Who Should Go: The scenic driving tour is great for seniors, nature lovers and photo buffs. Those wanting to bike down the volcano should be at least 12 years old and five feet tall. They must be competent riders who are able to negotiate 21 switchbacks as they coast downhill at speeds of up to 20 miles per hour -- though you don't necessarily have to be in the greatest shape, as the ride is all downhill. No pregnant women or people with heart conditions, please.
Why It's Extraordinary: Haleakala last erupted in 1790 and is the world's largest dormant volcano. Its lunar-like crater measures 7.5 miles long, 2.5 miles wide and almost 3,000 feet deep. More than three-quarters of 30,183-acre Haleakala National Park, which encompasses the awesome crater, is designated as wilderness. Its landscape is otherworldly and likely unlike any place you've ever seen before.
Whale Watching
Each winter, between 3,500 and 4,500 humpback whales (Hawaii's state mammal) travel 3,000 miles from chilly Alaska to warm island waters to mate and bear their young. Certified marine naturalists lead whale-watching expeditions between December 1 and April 30; the protected channel between Maui, Lanai and Molokai is the best place to see these magnificent animals. The experts provide fascinating information about the whales' behavioral patterns and current whale research, and, if you're lucky, you'll be able to hear haunting whale songs via onboard hydrophones.

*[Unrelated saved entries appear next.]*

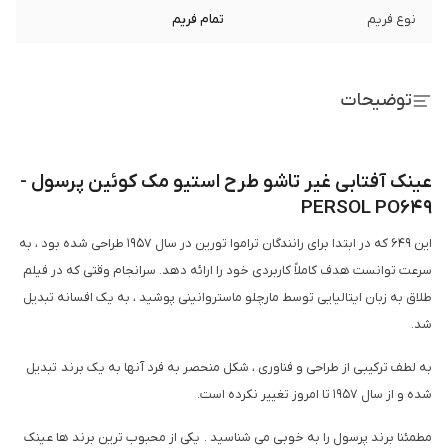
نوع فریم
تمام فریم
توضیحات
عینک آفتابی غیر تاشو طرح استیو مک کوئین پرسول -
PERSOL PO649
این 649 که در ابتدا برای رانندگان تراموا تورین در سال 1957 طراحی شده بود ، به
سرعت توانست هدف کاملاً کاربردی خود را ارائه دهد. سرانجام وقتی که در فیلم
طلاق به زبان ایتالیایی توسط مارچلو ماستروانینی پوشید ، به یک افسانه تبدیل
شد.
به لطف ترکیبی از طراحی و فناوری ، شکل منحصر به فرد آنها به یک برند تبدیل
شده و از سال 1957 تا امروز تغییر نکرده است.
مطمئنا برند پرسول را به خوبی می شناسید . یکی از محبوب ترین برند ها عینک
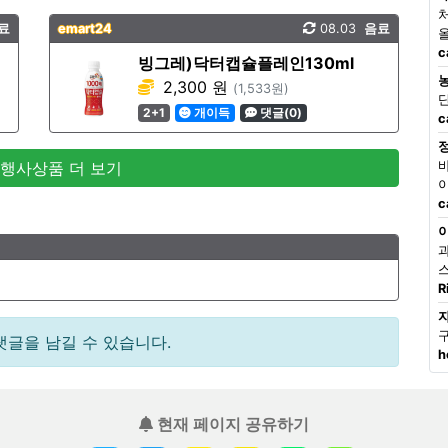
료
emart24
08.03
음료
c
빙그레)닥터캡슐플레인130ml
2,300 원
(1,533원)
2+1
개이득
댓글(0)
c
 행사상품 더 보기
c
R
댓글을 남길 수 있습니다.
h
현재 페이지 공유하기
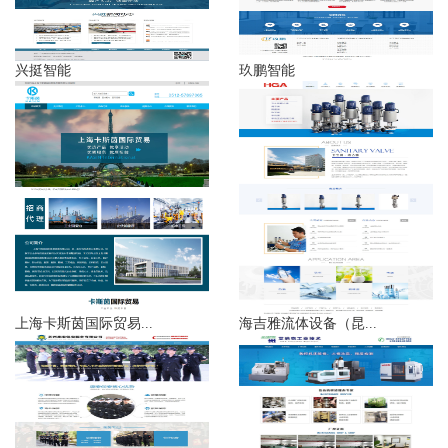
兴挺智能
玖鹏智能
上海卡斯茵国际贸易...
海吉雅流体设备（昆...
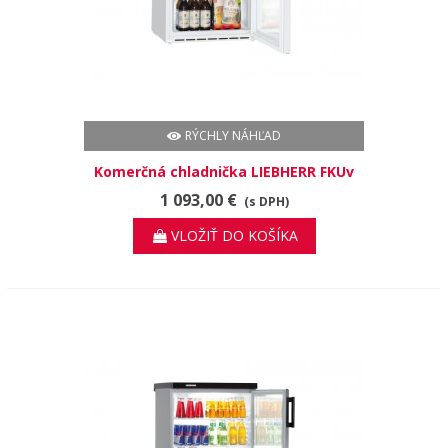
RÝCHLY NÁHĽAD
Komerčná chladnička LIEBHERR FKUv
1613
1 093,00 €
(s DPH)
VLOŽIŤ DO KOŠÍKA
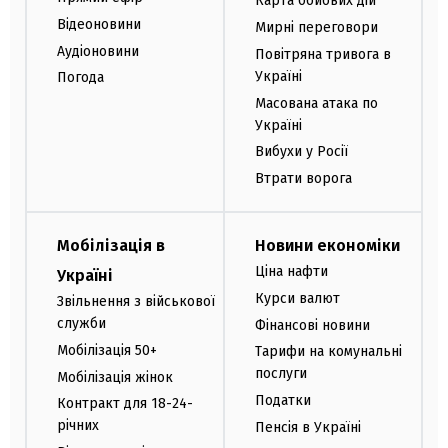
Карта бойових дій
Відеоновини
Мирні переговори
Аудіоновини
Повітряна тривога в
Україні
Погода
Масована атака по
Україні
Вибухи у Росії
Втрати ворога
Мобілізація в
Новини економіки
Ціна нафти
Україні
Курси валют
Звільнення з військової
служби
Фінансові новини
Мобілізація 50+
Тарифи на комунальні
послуги
Мобілізація жінок
Податки
Контракт для 18-24-
річних
Пенсія в Україні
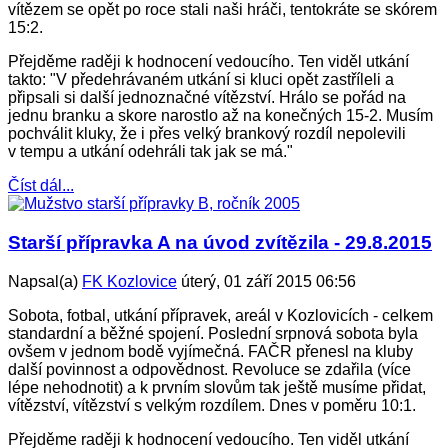
vítězem se opět po roce stali naši hráči, tentokráte se skórem
15:2.
Přejděme raději k hodnocení vedoucího. Ten viděl utkání
takto: "V předehrávaném utkání si kluci opět zastříleli a
připsali si další jednoznačné vítězství. Hrálo se pořád na
jednu branku a skore narostlo až na konečných 15-2. Musím
pochválit kluky, že i přes velký brankový rozdíl nepolevili
v tempu a utkání odehráli tak jak se má."
Číst dál...
Starší přípravka A na úvod zvítězila - 29.8.2015
Napsal(a)
FK Kozlovice
úterý, 01 září 2015 06:56
Sobota, fotbal, utkání přípravek, areál v Kozlovicích - celkem
standardní a běžné spojení. Poslední srpnová sobota byla
ovšem v jednom bodě vyjímečná. FAČR přenesl na kluby
další povinnost a odpovědnost. Revoluce se zdařila (více
lépe nehodnotit) a k prvním slovům tak ještě musíme přidat,
vítězství, vítězství s velkým rozdílem. Dnes v poměru 10:1.
Přejděme raději k hodnocení vedoucího. Ten viděl utkání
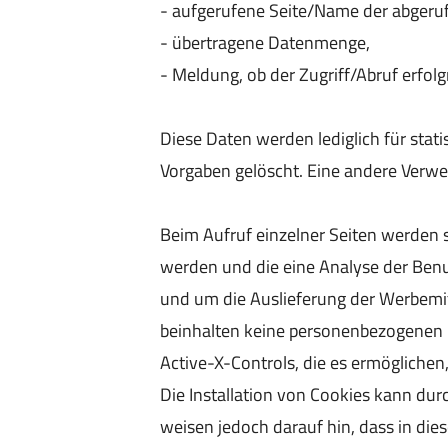
- aufgerufene Seite/Name der abgeruf
- übertragene Datenmenge,
- Meldung, ob der Zugriff/Abruf erfolg
Diese Daten werden lediglich für sta
Vorgaben gelöscht. Eine andere Verwen
Beim Aufruf einzelner Seiten werden 
werden und die eine Analyse der Benu
und um die Auslieferung der Werbemit
beinhalten keine personenbezogenen D
Active-X-Controls, die es ermöglichen
Die Installation von Cookies kann dur
weisen jedoch darauf hin, dass in die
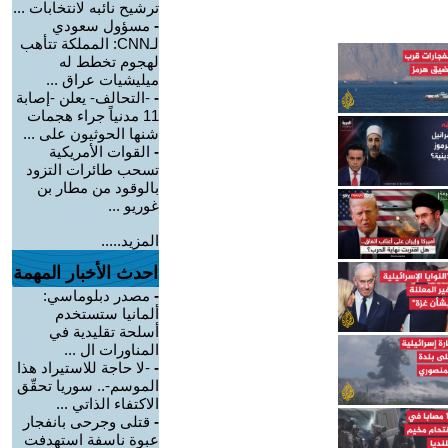
ترشيح نائبه لانتخابات ...
-
مسؤول سعودي
لـCNN: المملكة تتأهب
لهجوم تخطط له
ميليشيات عراق ...
-
-التحالف- يعلن -إصابة
11 مدنياً جراء هجمات
شنها الحوثيون على ...
-
القوات الأمريكية
تسحب طائرات التزود
بالوقود من مطار بن
غوريو ...
المزيد.....
احدث الأخبار المهمة
-
مصدر دبلوماسي:
ألمانيا ستستخدم
أسلحة تقليدية في
المناورات ال ...
-
-لا حاجة للاستيراد هذا
الموسم-.. سوريا تحقّق
الاكتفاء الذاتي ...
-
قتلى وجرحى بانفجار
عبوة ناسفة استهدفت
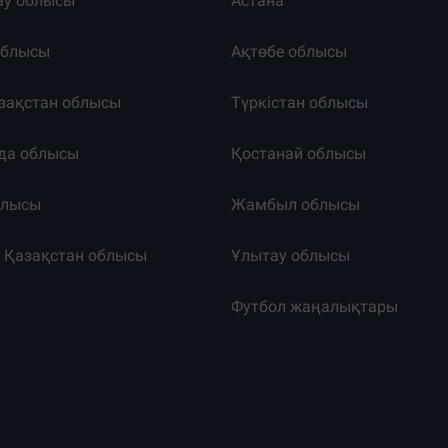
ау облысы
Астана
облысы
Ақтөбе облысы
зақстан облысы
Түркістан облысы
да облысы
Қостанай облысы
блысы
Жамбыл облысы
к Қазақстан облысы
Ұлытау облысы
т
Футбол жаңалықтары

Who Should Go: This is a great experience for families, sailors and anyone interested in the ocean and marine biology. Those prone to seasickness should take appropriate precautions.
Why It's Extraordinary: The whales are extraordinary! Weighing up to 40 tons and measuring up to 45 feet long, humpbacks are the fifth-largest of the world's great whales. Their annual return to Hawaii is a much-anticipated event, and thousands head out to sea to observe them. Imagine the thrill of seeing a gigantic whale breach, dive and slap its tail right before your eyes.